Conference: CVPR2026 arXiv: 2603.13204 Code: NTIA/its-mos-agreement Area: Others (Multimedia Quality Assessment / Subjective Test Theory) Keywords: Subjective quality assessment, MOS, Pearson correlation coefficient, mean squared error, binomial voting model, upper bound on objective estimator performance

TL;DR

This paper derives closed-form expressions for the upper bound on PCC and the lower bound on MSE between subjective MOS values and any objective quality estimator, and proposes BinoVotes — a binomial distribution-based voting model — to estimate these bounds when per-vote variance information is unavailable.

Background & Motivation

  1. Subjective tests are the gold standard but are noisy: Multimedia quality assessment relies on subjective tests to obtain MOS scores, yet discrete rating scales, limited numbers of raters, and individual biases mean that MOS values do not equal ground-truth quality. Targeting PCC = 1.0 or MSE = 0.0 is neither realistic nor reproducible.
  2. Objective estimator evaluation lacks a principled baseline: Existing practice directly compares PCC/MSE against MOS while ignoring the noise floor inherent in MOS itself — even a perfect oracle estimator cannot perfectly agree with noisy MOS scores.
  3. Prior methods introduce additional metrics: Previous work proposed specialized measures such as classification error rate, resolving power, and ε-insensitive RMSE to address MOS noise, but these deviate from the PCC/MSE framework most familiar to researchers.
  4. Continuous Gaussian approximation of MOS is problematic: Approximating MOS with a Gaussian distribution violates its discrete and bounded nature; clipping operations introduce additional bias and lack rigorous mathematical grounding.
  5. Per-vote variance is often unavailable: Large-scale crowdsourced subjective tests (e.g., commonly used speech quality datasets) typically release only MOS values without individual vote variance, making data-driven bound computation infeasible.
  6. Dataset-specific performance targets are needed: Researchers need to know the maximum achievable PCC and minimum achievable MSE on a given test set in order to assess whether an objective estimator still has room for improvement.

Method

Overall Architecture

The core idea is that the optimal objective estimator is an oracle possessing the ground-truth quality \(Y\). Therefore, the PCC/MSE between \(Y\) and the MOS \(X\) constitutes the upper bound on PCC and the lower bound on MSE for any objective estimator compared against MOS.

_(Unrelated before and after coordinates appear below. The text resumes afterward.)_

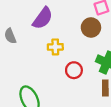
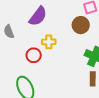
red circle: (74, 70) -> (34, 55), moved

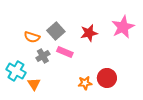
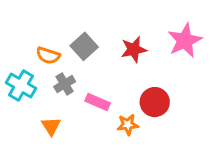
pink rectangle: (65, 52) -> (98, 102), moved
cyan cross: (16, 71) -> (21, 86), moved
red circle: (107, 78) -> (155, 102), moved

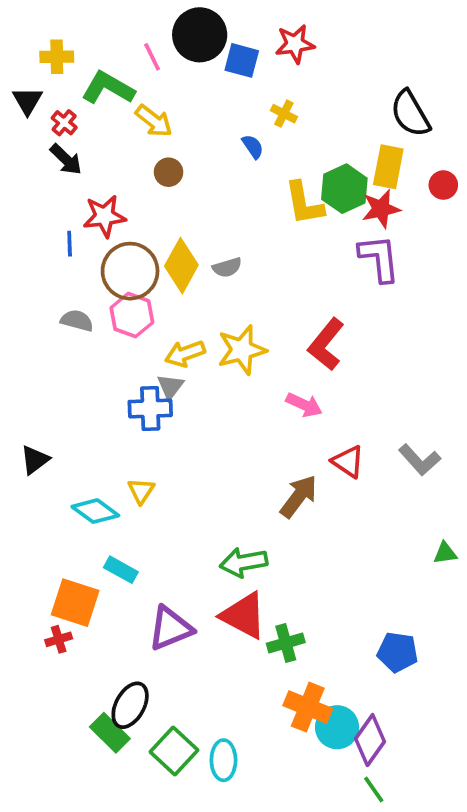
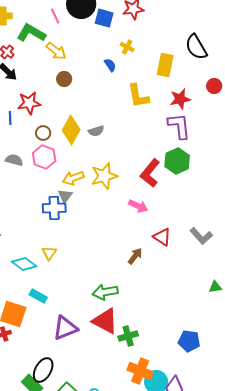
yellow rectangle: (388, 167) -> (165, 65), moved
green hexagon: (344, 189) -> (177, 161), moved
brown circle: (130, 271) -> (43, 133), size x0.5
brown arrow: (299, 496) -> (135, 256), size x0.7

Sole assumption (well-behaved): \(\mathbb{E}(R_j|Y)=Y\), i.e., given true quality, the expected rating equals true quality. This is the fundamental axiom of all subjective testing.

MSE Lower Bound Derivation

Applying the law of total expectation and conditional variance decomposition:

\[\mathbb{E}(D^2) = \frac{\mathbb{E}(v_r(Y))}{n_v}\]

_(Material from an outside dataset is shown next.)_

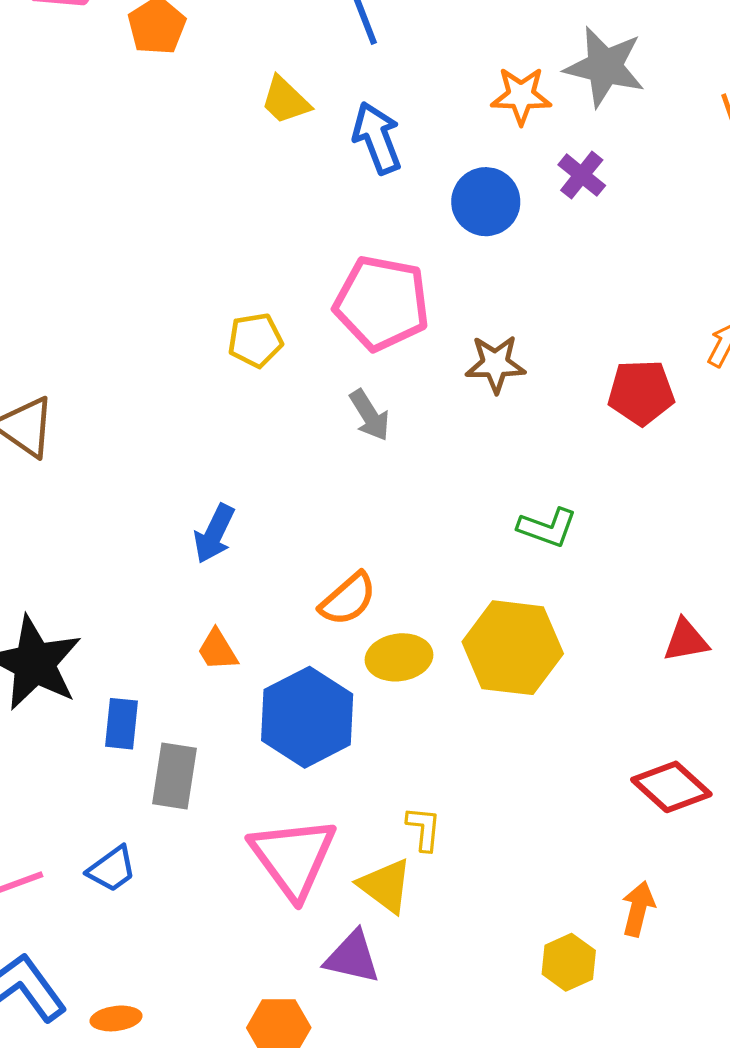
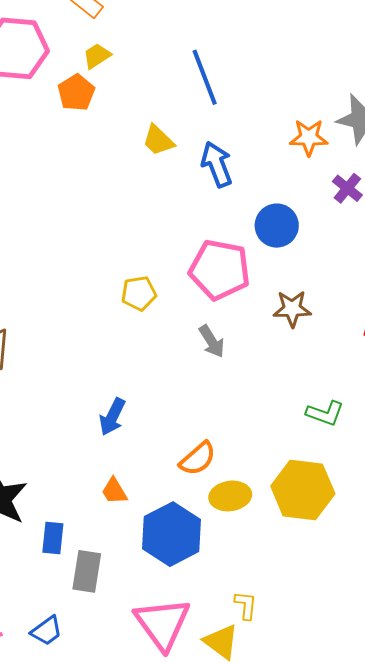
blue circle: (486, 202) -> (277, 226), moved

where \(v_r(Y) = \text{Var}(R_j|Y)\) is the conditional vote variance function and \(n_v\) is the number of votes per stimulus. The MSE lower bound depends solely on the expected vote variance and the number of raters.

PCC Upper Bound Derivation

\[\rho(X,Y) = \sqrt{\frac{\text{Var}(X) - \mathbb{E}(D^2)}{\text{Var}(X)}}\]

The PCC upper bound depends on the variance of the MOS distribution and the MSE lower bound; as MSE → 0, PCC → 1.

BinoVotes Voting Model

Individual votes are modeled with a binomial distribution: \(R_j = \frac{s_H-s_L}{n_s-1}B_j + s_L\), where \(B_j \sim \text{Binomial}(n_s-1, \frac{Y-s_L}{s_H-s_L})\).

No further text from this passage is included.